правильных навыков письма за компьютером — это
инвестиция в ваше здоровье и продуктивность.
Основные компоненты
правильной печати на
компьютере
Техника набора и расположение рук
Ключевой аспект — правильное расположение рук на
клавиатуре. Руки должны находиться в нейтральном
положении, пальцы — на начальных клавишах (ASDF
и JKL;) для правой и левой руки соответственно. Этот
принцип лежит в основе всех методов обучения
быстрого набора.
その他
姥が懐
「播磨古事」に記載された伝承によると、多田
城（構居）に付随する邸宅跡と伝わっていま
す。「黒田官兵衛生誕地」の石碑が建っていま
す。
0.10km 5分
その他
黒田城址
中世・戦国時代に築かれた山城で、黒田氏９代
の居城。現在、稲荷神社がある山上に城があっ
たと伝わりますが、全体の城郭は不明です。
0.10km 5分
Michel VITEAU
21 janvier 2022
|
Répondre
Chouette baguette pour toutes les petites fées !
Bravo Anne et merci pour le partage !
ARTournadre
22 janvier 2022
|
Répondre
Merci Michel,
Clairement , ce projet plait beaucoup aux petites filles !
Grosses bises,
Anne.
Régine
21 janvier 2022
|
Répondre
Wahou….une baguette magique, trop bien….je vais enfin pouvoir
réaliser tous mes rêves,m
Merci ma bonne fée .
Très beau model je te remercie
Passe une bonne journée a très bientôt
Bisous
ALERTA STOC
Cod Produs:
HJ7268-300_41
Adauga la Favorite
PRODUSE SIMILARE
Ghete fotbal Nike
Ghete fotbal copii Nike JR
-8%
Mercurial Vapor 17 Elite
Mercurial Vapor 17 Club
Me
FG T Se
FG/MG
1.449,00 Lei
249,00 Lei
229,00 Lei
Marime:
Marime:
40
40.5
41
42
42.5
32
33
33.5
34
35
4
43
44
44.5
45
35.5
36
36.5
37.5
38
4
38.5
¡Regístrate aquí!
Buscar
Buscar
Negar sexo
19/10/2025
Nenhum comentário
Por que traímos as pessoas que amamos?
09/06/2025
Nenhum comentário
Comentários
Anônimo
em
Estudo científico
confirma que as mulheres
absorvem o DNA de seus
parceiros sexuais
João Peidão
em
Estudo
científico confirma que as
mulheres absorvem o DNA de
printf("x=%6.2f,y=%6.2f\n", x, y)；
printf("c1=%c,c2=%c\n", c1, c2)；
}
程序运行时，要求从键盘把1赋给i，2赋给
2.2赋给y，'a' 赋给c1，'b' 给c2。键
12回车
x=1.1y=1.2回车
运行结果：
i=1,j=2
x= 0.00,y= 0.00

● ● ● ● ●

ASSIGNED TASK: Please transcribe every entry above exactly as it appears.

SOLUTION FOR THIS EXERCISE:
правильных навыков письма за компьютером — это
инвестиция в ваше здоровье и продуктивность.
Основные компоненты
правильной печати на
компьютере
Техника набора и расположение рук
Ключевой аспект — правильное расположение рук на
клавиатуре. Руки должны находиться в нейтральном
положении, пальцы — на начальных клавишах (ASDF
и JKL;) для правой и левой руки соответственно. Этот
принцип лежит в основе всех методов обучения
быстрого набора.
その他
姥が懐
「播磨古事」に記載された伝承によると、多田
城（構居）に付随する邸宅跡と伝わっていま
す。「黒田官兵衛生誕地」の石碑が建っていま
す。
0.10km 5分
その他
黒田城址
中世・戦国時代に築かれた山城で、黒田氏９代
の居城。現在、稲荷神社がある山上に城があっ
たと伝わりますが、全体の城郭は不明です。
0.10km 5分
Michel VITEAU
21 janvier 2022
|
Répondre
Chouette baguette pour toutes les petites fées !
Bravo Anne et merci pour le partage !
ARTournadre
22 janvier 2022
|
Répondre
Merci Michel,
Clairement , ce projet plait beaucoup aux petites filles !
Grosses bises,
Anne.
Régine
21 janvier 2022
|
Répondre
Wahou….une baguette magique, trop bien….je vais enfin pouvoir
réaliser tous mes rêves,m
Merci ma bonne fée .
Très beau model je te remercie
Passe une bonne journée a très bientôt
Bisous
ALERTA STOC
Cod Produs:
HJ7268-300_41
Adauga la Favorite
PRODUSE SIMILARE
Ghete fotbal Nike
Ghete fotbal copii Nike JR
-8%
Mercurial Vapor 17 Elite
Mercurial Vapor 17 Club
Me
FG T Se
FG/MG
1.449,00 Lei
249,00 Lei
229,00 Lei
Marime:
Marime:
40
40.5
41
42
42.5
32
33
33.5
34
35
4
43
44
44.5
45
35.5
36
36.5
37.5
38
4
38.5
¡Regístrate aquí!
Buscar
Buscar
Negar sexo
19/10/2025
Nenhum comentário
Por que traímos as pessoas que amamos?
09/06/2025
Nenhum comentário
Comentários
Anônimo
em
Estudo científico
confirma que as mulheres
absorvem o DNA de seus
parceiros sexuais
João Peidão
em
Estudo
científico confirma que as
mulheres absorvem o DNA de
printf("x=%6.2f,y=%6.2f\n", x, y)；
printf("c1=%c,c2=%c\n", c1, c2)；
}
程序运行时，要求从键盘把1赋给i，2赋给
2.2赋给y，'a' 赋给c1，'b' 给c2。键
12回车
x=1.1y=1.2回车
运行结果：
i=1,j=2
x= 0.00,y= 0.00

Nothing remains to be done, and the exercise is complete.